By not marketing to the wrong markets, in the wrong places, and by not blanketing the advertising out there but by being much more targeted they've been able to generate savings.

Corey Peterson, Chief Sustainability Officer, University of Tasmania

Marketers, through their obsession with personalisation, reliance on programmatic advertising, and pole position as generative AI first movers, are high-octane contributors to their organisation's carbon emissions.

The problem is compounded in Australia by a power grid that remains highly reliant on coal.

According to Hearts & Science's chief digital and innovation officer, Ashley Wong, last year "7.2 million tons of carbon were generated from advertising and marketing, specifically from digital advertising".

And it's getting worse.

"We are personalising and making things more addressable. If you think about streaming video we've gone from a world where someone turns on a TV and that signal's being transmitted once, but now we're in a world where everyone's on BVOD or on YouTube, think of all the different servers that are involved in delivering that one to one content."

He told Mi3, "It's not even personalised in the way that people normally think about personalisation, that adds to an immense use of power that ultimately, depending on where that power comes from, generates carbon. Australia is very different from a lot of markets around the world.
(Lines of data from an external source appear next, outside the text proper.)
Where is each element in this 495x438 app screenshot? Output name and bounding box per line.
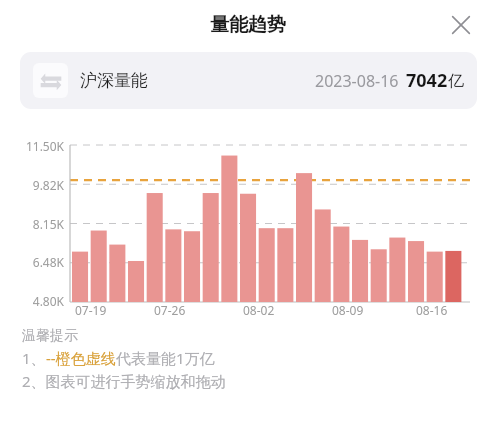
staticText: 4.80K [16,293,64,309]
staticText: 08-16 [416,302,448,318]
staticText: --橙色虚线 [46,348,116,368]
staticText: 9.82K [16,177,64,193]
staticText: 7042 [406,68,448,93]
staticText: 2、图表可进行手势缩放和拖动 [22,371,226,391]
button[interactable]: 沪深量能 [20,52,477,109]
staticText: 08-09 [332,302,364,318]
staticText: 亿 [448,71,464,91]
staticText: 沪深量能 [80,70,148,91]
staticText: 代表量能1万亿 [116,348,215,368]
staticText: 08-02 [243,302,275,318]
staticText: 量能趋势 [210,13,286,37]
staticText: 07-19 [75,302,107,318]
staticText: 1、 [22,348,46,368]
staticText: 2023-08-16 [315,70,399,92]
staticText: 07-26 [154,302,186,318]
staticText: 6.48K [16,254,64,270]
staticText: 温馨提示 [22,327,78,345]
staticText: 8.15K [16,216,64,232]
staticText: 11.50K [16,138,64,154]
button[interactable]: Close [441,5,481,45]
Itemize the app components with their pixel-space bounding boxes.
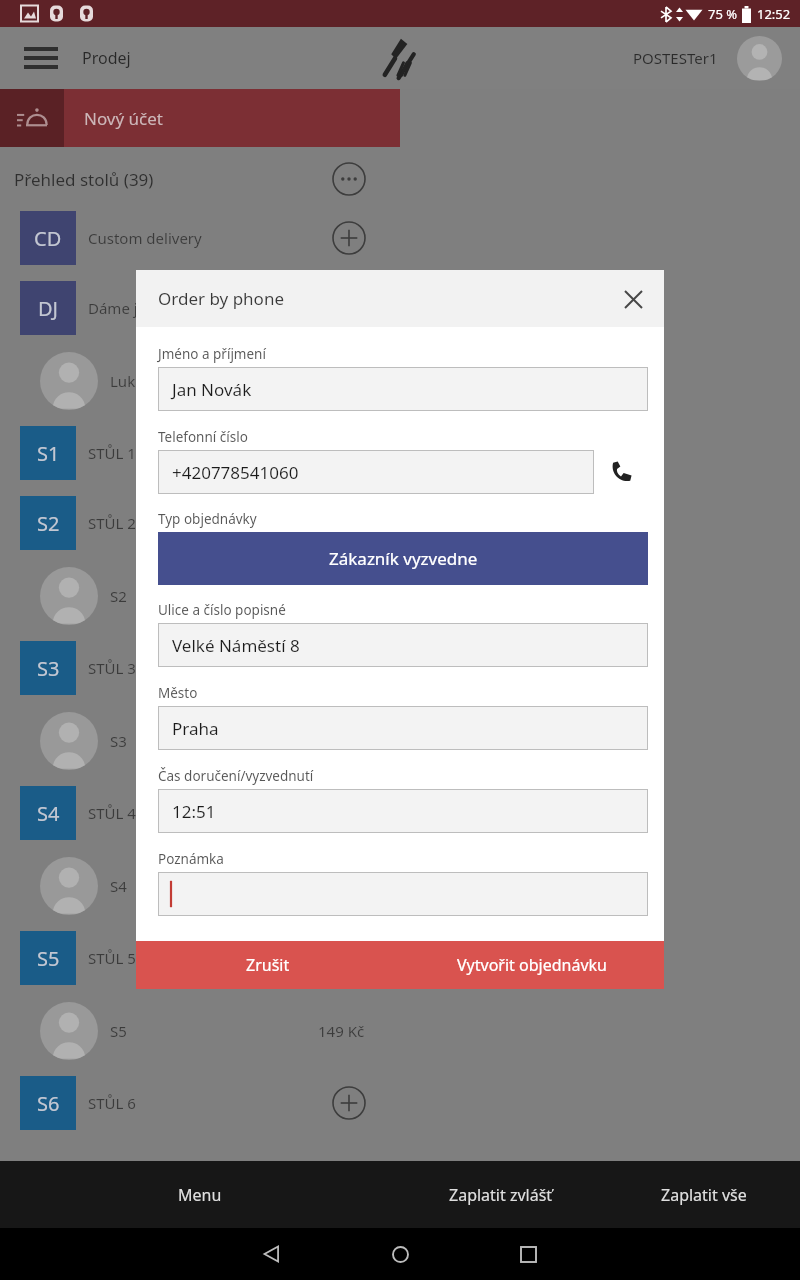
button[interactable]: Call number: [594, 450, 648, 494]
staticText: STŮL 5: [88, 948, 136, 968]
button[interactable]: S3: [0, 633, 800, 703]
button[interactable]: Add order for STŮL 2: [332, 506, 366, 540]
button[interactable]: Velké Náměstí 8: [158, 623, 648, 667]
button[interactable]: Add order for STŮL 1: [332, 436, 366, 470]
staticText: STŮL 4: [88, 803, 136, 823]
staticText: Ulice a číslo popisné: [158, 601, 286, 619]
staticText: 149 Kč: [318, 1021, 365, 1041]
button[interactable]: S2: [0, 558, 800, 633]
staticText: S1: [37, 440, 60, 467]
button[interactable]: Zrušit: [136, 941, 400, 989]
staticText: Custom delivery: [88, 228, 202, 248]
staticText: Velké Náměstí 8: [172, 634, 300, 657]
button[interactable]: S6: [0, 1068, 800, 1138]
staticText: Poznámka: [158, 850, 224, 868]
button[interactable]: Home: [380, 1234, 420, 1274]
staticText: STŮL 6: [88, 1093, 136, 1113]
button[interactable]: S3: [0, 703, 800, 778]
staticText: +420778541060: [172, 461, 299, 484]
button[interactable]: [158, 872, 648, 916]
staticText: Lukáš: [110, 371, 151, 391]
button[interactable]: Zaplatit zvlášť: [420, 1161, 582, 1228]
button[interactable]: Add order for STŮL 3: [332, 651, 366, 685]
button[interactable]: 12:51: [158, 789, 648, 833]
staticText: S2: [110, 586, 127, 606]
button[interactable]: DJ: [0, 273, 800, 343]
button[interactable]: S5: [0, 923, 800, 993]
button[interactable]: Nový účet: [0, 89, 400, 147]
staticText: Zaplatit vše: [661, 1184, 747, 1206]
staticText: Nový účet: [84, 107, 163, 130]
button[interactable]: Back: [252, 1234, 292, 1274]
staticText: Zákazník vyzvedne: [329, 547, 478, 570]
staticText: Jan Novák: [172, 378, 252, 401]
button[interactable]: S1: [0, 418, 800, 488]
button[interactable]: Recents: [508, 1234, 548, 1274]
staticText: Order by phone: [158, 287, 284, 310]
button[interactable]: Close: [616, 282, 650, 316]
staticText: Prodej: [82, 47, 131, 69]
button[interactable]: S4: [0, 848, 800, 923]
staticText: 75 %: [708, 5, 738, 23]
staticText: STŮL 3: [88, 658, 136, 678]
staticText: S4: [37, 800, 60, 827]
staticText: S5: [37, 945, 60, 972]
button[interactable]: Zaplatit vše: [628, 1161, 780, 1228]
staticText: STŮL 2: [88, 513, 136, 533]
button[interactable]: Jan Novák: [158, 367, 648, 411]
button[interactable]: Menu: [22, 41, 62, 75]
staticText: S3: [110, 731, 127, 751]
button[interactable]: Lukáš: [0, 343, 800, 418]
staticText: Město: [158, 684, 198, 702]
staticText: 12:51: [172, 800, 216, 823]
staticText: POSTESTer1: [633, 48, 718, 68]
button[interactable]: Vytvořit objednávku: [400, 941, 664, 989]
button[interactable]: S5: [0, 993, 800, 1068]
staticText: S2: [37, 510, 60, 537]
button[interactable]: CD: [0, 203, 800, 273]
staticText: S5: [110, 1021, 127, 1041]
staticText: 12:52: [757, 5, 791, 23]
button[interactable]: Praha: [158, 706, 648, 750]
button[interactable]: Add order for Custom delivery: [332, 221, 366, 255]
button[interactable]: Zákazník vyzvedne: [158, 532, 648, 585]
staticText: Praha: [172, 717, 219, 740]
button[interactable]: Account: [737, 36, 782, 81]
staticText: Zaplatit zvlášť: [449, 1184, 553, 1206]
staticText: DJ: [38, 295, 59, 322]
button[interactable]: S4: [0, 778, 800, 848]
button[interactable]: +420778541060: [158, 450, 594, 494]
staticText: Čas doručení/vyzvednutí: [158, 767, 314, 785]
staticText: S6: [37, 1090, 60, 1117]
staticText: Zrušit: [246, 954, 290, 976]
staticText: S3: [37, 655, 60, 682]
staticText: Vytvořit objednávku: [457, 954, 607, 976]
staticText: Telefonní číslo: [158, 428, 248, 446]
staticText: Přehled stolů (39): [14, 168, 154, 191]
staticText: S4: [110, 876, 127, 896]
button[interactable]: Add order for STŮL 6: [332, 1086, 366, 1120]
staticText: Jméno a příjmení: [158, 345, 266, 363]
button[interactable]: More options: [332, 162, 366, 196]
staticText: STŮL 1: [88, 443, 136, 463]
button[interactable]: Menu: [140, 1161, 260, 1228]
staticText: CD: [34, 225, 62, 252]
button[interactable]: S2: [0, 488, 800, 558]
staticText: Dáme jídlo: [88, 298, 164, 318]
staticText: Menu: [178, 1184, 222, 1206]
staticText: Typ objednávky: [158, 510, 257, 528]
Nuclear, whether or not you like it, technically doesn't emit carbon. But Australia, because 70 per cent of our power is generated from non-renewables ... it means that our grid is largely dirtier than a lot of these other grids. That makes a big difference in the Australian market."

Getting the right message to the right person at the right moment carries an additional carbon burden.

"It's a world where we've gone from one-to-many, to largely in more digital formats [where it is] one-to-one. That means that each ad is individually delivered to each person. Whether or not that's personalised, it's addressable, there is a lot more power being used to deliver these messages. Unlike the old world of linear TV or print, where things are produced once and shipped."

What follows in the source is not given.